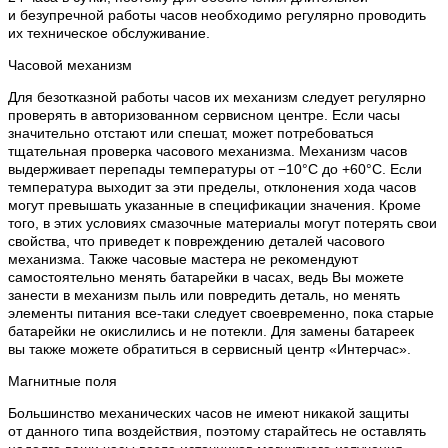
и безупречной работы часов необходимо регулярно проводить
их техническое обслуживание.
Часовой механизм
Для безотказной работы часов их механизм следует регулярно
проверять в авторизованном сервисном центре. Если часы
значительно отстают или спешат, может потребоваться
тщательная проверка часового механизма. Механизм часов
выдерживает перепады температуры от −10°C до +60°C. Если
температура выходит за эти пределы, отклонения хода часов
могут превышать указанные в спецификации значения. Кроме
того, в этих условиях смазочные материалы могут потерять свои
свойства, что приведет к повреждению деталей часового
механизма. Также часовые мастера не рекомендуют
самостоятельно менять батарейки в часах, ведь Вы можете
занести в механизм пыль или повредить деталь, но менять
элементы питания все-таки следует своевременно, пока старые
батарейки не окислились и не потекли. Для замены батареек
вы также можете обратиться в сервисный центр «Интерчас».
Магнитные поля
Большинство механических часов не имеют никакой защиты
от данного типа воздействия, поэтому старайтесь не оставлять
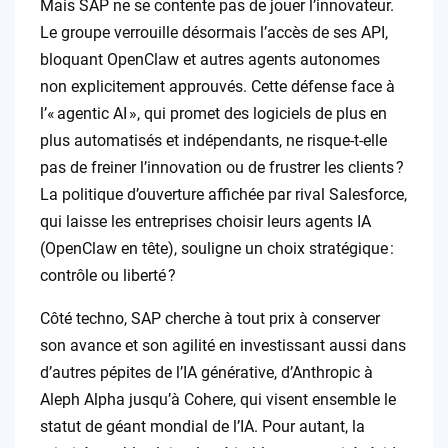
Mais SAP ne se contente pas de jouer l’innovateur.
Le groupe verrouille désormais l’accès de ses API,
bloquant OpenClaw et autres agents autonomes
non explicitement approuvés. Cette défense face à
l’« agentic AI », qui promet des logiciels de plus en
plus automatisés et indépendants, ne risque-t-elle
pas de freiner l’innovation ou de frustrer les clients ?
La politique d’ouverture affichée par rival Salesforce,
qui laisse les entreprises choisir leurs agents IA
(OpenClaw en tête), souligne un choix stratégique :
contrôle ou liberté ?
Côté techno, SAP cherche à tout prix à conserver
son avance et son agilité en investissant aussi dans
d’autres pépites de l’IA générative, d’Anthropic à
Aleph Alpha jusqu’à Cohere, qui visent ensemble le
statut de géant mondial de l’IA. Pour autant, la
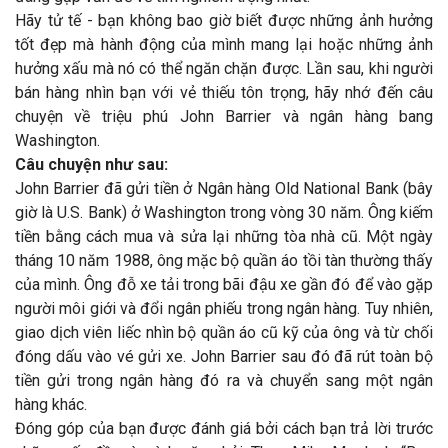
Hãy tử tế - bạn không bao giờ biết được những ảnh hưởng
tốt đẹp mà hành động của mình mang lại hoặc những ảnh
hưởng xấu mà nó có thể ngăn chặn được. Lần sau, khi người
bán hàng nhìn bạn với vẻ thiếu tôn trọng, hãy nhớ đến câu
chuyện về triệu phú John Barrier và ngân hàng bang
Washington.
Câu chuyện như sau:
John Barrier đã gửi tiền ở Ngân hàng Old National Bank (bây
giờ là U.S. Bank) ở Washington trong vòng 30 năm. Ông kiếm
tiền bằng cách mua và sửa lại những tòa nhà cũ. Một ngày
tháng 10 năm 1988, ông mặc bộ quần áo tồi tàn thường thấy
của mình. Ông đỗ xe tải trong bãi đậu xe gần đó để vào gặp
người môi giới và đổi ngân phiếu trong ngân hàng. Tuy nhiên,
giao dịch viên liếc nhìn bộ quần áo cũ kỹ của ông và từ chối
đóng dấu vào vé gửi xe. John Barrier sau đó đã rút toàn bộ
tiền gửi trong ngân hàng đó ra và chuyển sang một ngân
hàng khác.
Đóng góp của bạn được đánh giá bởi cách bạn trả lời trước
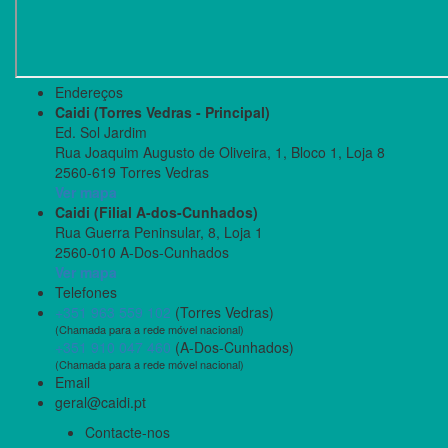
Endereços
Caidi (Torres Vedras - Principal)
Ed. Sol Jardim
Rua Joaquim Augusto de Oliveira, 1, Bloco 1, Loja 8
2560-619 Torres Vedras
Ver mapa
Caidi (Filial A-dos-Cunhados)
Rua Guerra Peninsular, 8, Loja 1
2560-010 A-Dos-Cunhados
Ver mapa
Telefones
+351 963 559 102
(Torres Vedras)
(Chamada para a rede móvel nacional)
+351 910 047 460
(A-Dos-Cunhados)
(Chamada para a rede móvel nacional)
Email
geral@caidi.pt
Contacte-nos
--------------------------------------------------
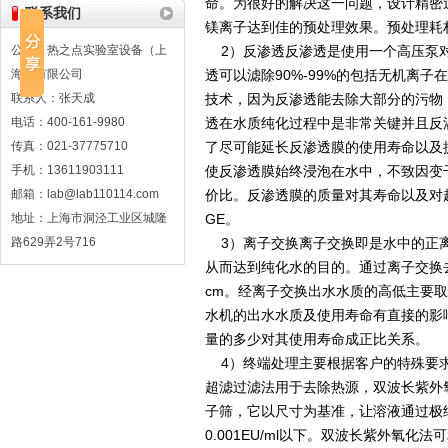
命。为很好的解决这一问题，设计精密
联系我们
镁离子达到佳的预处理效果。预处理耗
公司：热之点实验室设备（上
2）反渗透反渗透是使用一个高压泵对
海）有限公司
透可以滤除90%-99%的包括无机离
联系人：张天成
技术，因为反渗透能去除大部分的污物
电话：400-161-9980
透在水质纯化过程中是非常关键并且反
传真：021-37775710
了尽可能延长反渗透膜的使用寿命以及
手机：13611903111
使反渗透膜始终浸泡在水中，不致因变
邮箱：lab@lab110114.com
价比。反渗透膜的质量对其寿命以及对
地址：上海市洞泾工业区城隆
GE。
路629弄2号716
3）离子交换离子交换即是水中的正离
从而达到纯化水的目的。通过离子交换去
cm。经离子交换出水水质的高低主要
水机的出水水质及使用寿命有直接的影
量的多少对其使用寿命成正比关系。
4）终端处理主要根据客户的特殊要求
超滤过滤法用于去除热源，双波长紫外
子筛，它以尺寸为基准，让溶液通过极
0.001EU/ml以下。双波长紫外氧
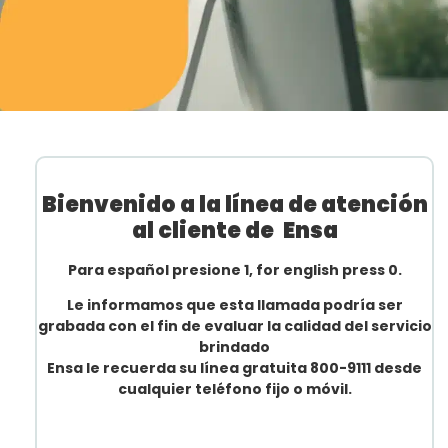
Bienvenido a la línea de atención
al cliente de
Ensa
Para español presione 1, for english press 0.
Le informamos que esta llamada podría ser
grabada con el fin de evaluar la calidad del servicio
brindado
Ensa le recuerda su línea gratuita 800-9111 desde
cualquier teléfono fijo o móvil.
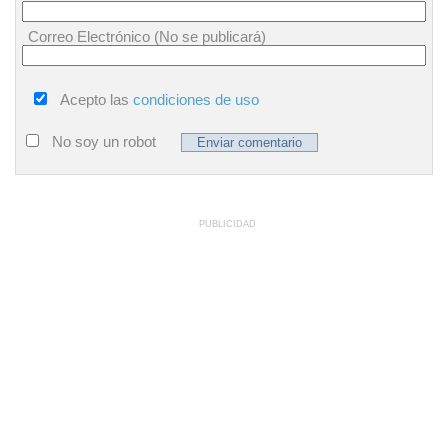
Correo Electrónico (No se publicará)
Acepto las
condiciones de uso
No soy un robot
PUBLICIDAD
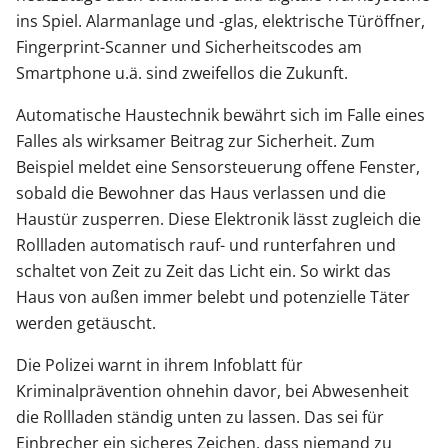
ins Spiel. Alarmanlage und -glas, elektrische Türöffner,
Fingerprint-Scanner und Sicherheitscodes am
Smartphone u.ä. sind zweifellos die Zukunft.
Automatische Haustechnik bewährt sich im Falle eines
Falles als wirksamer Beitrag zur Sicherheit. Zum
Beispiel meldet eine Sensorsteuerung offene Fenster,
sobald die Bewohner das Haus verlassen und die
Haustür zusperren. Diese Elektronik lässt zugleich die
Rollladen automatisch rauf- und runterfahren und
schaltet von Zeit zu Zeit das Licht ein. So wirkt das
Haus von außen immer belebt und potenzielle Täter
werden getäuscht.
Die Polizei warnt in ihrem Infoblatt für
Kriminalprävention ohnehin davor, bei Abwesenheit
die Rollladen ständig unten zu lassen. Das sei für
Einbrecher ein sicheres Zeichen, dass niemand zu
--------------------------------------------------
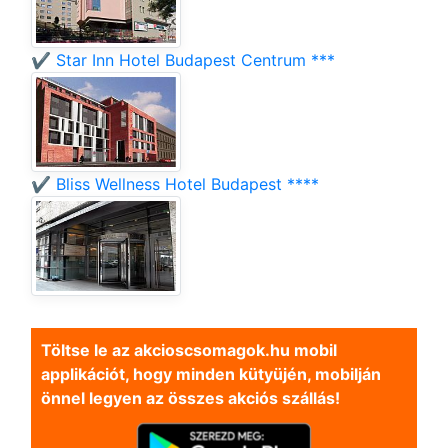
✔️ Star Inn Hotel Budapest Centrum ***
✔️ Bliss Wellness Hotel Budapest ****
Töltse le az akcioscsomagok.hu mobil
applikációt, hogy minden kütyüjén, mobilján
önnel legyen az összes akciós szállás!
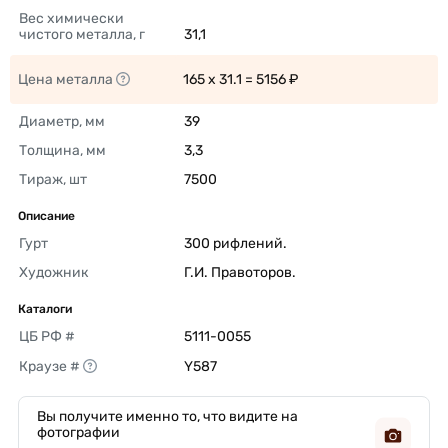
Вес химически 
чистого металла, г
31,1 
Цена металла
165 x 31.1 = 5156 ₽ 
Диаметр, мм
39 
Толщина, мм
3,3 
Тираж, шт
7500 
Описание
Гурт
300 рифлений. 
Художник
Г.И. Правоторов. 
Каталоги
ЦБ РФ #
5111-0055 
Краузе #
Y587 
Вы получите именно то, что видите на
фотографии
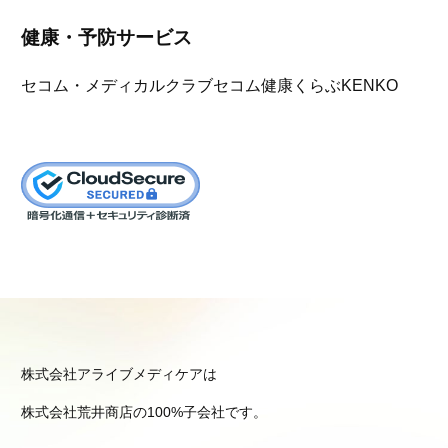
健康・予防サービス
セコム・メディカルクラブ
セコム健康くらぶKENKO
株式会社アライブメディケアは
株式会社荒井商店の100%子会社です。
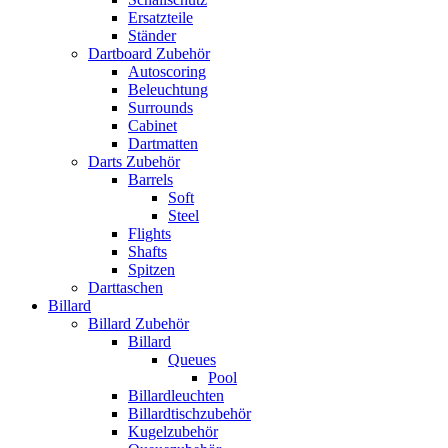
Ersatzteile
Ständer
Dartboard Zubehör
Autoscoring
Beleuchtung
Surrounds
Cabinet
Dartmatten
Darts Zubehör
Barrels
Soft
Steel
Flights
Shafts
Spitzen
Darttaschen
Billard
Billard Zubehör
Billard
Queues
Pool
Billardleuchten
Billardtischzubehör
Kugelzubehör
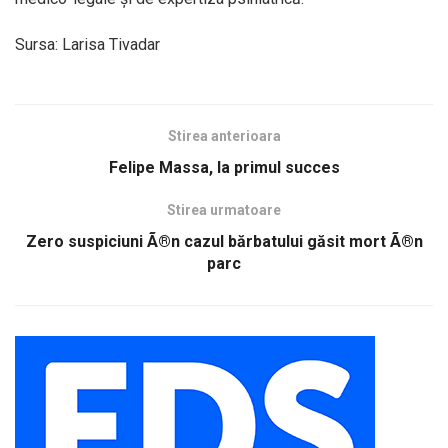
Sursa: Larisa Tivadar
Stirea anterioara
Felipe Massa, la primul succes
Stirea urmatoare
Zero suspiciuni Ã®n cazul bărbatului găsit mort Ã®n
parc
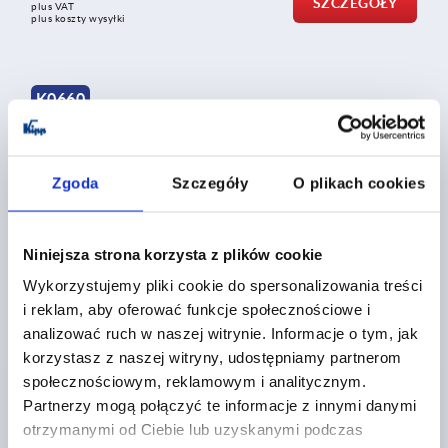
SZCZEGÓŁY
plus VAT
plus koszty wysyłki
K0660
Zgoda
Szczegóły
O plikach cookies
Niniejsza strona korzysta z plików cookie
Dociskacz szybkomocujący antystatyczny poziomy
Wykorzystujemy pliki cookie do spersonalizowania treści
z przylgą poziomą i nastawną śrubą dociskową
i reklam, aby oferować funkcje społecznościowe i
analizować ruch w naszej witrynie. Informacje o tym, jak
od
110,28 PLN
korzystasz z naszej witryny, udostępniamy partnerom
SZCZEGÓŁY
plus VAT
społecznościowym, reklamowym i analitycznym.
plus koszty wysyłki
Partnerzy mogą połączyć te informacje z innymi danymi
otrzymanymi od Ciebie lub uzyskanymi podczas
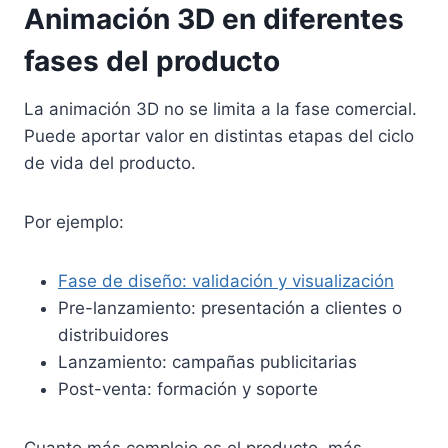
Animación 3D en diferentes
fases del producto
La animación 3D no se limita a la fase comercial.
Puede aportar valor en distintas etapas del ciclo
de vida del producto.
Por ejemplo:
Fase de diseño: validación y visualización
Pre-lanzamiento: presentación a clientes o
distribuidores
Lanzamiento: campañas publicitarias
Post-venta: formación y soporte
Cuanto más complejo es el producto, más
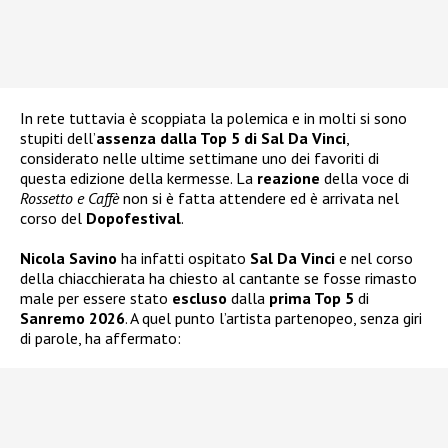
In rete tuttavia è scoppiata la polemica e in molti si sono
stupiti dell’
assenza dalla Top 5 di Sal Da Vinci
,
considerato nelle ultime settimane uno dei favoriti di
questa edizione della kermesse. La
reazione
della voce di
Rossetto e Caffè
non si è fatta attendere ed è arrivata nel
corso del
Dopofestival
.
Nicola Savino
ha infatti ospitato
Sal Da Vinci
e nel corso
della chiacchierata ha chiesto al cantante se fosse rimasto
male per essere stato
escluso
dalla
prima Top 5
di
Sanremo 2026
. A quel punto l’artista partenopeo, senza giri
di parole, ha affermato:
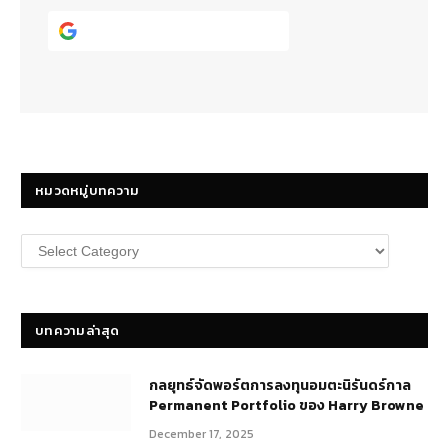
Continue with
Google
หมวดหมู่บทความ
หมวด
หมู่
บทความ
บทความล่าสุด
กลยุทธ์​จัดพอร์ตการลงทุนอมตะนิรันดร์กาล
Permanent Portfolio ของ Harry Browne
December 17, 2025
--------------------------------------------------
*Directions*: Find the word "Hotel" in the entries, and copy every line it shows up in.

*Solution to this problem*:
✔️ Star Inn Hotel Budapest Centrum ***
✔️ Bliss Wellness Hotel Budapest ****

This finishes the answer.